◆ Exercise description ◆
Provide an exact transcription of all the records.

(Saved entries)
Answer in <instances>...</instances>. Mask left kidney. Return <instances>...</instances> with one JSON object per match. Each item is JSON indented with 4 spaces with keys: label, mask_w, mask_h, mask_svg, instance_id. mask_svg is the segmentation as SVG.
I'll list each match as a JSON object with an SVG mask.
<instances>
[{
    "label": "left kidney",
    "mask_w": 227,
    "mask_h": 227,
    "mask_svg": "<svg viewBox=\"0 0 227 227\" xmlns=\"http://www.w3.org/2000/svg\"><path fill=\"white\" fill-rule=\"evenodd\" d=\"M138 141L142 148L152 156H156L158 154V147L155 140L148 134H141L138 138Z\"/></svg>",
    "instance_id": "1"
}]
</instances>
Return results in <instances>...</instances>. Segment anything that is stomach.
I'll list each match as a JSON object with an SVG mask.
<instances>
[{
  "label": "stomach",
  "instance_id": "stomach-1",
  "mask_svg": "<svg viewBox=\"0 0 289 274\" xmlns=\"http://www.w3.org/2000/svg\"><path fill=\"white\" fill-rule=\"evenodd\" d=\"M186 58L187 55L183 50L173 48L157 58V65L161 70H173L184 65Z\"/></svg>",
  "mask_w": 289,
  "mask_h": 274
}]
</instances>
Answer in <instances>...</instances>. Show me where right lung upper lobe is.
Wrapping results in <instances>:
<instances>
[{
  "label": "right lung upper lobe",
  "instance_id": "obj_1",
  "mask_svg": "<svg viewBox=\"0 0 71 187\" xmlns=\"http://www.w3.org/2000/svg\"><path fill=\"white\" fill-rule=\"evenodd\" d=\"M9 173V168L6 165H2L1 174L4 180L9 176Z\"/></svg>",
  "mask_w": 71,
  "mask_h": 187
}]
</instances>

◆ Answer to this task ◆
Answer in <instances>...</instances>. Mask left kidney. Return <instances>...</instances> with one JSON object per match. Each item is JSON indented with 4 spaces with keys: label, mask_w, mask_h, mask_svg, instance_id. mask_svg is the segmentation as SVG.
I'll list each match as a JSON object with an SVG mask.
<instances>
[{
    "label": "left kidney",
    "mask_w": 227,
    "mask_h": 227,
    "mask_svg": "<svg viewBox=\"0 0 227 227\" xmlns=\"http://www.w3.org/2000/svg\"><path fill=\"white\" fill-rule=\"evenodd\" d=\"M138 141L142 148L152 156H156L158 154V147L155 140L148 134H141L138 138Z\"/></svg>",
    "instance_id": "1"
}]
</instances>
Return results in <instances>...</instances>. Segment anything that is stomach.
I'll list each match as a JSON object with an SVG mask.
<instances>
[{
  "label": "stomach",
  "instance_id": "stomach-1",
  "mask_svg": "<svg viewBox=\"0 0 289 274\" xmlns=\"http://www.w3.org/2000/svg\"><path fill=\"white\" fill-rule=\"evenodd\" d=\"M186 58L187 55L183 50L173 48L157 58V65L161 70H173L184 65Z\"/></svg>",
  "mask_w": 289,
  "mask_h": 274
}]
</instances>
Answer in <instances>...</instances>. Show me where right lung upper lobe is.
Wrapping results in <instances>:
<instances>
[{
  "label": "right lung upper lobe",
  "instance_id": "obj_1",
  "mask_svg": "<svg viewBox=\"0 0 71 187\" xmlns=\"http://www.w3.org/2000/svg\"><path fill=\"white\" fill-rule=\"evenodd\" d=\"M9 173V168L6 165H2L1 174L4 180L9 176Z\"/></svg>",
  "mask_w": 71,
  "mask_h": 187
}]
</instances>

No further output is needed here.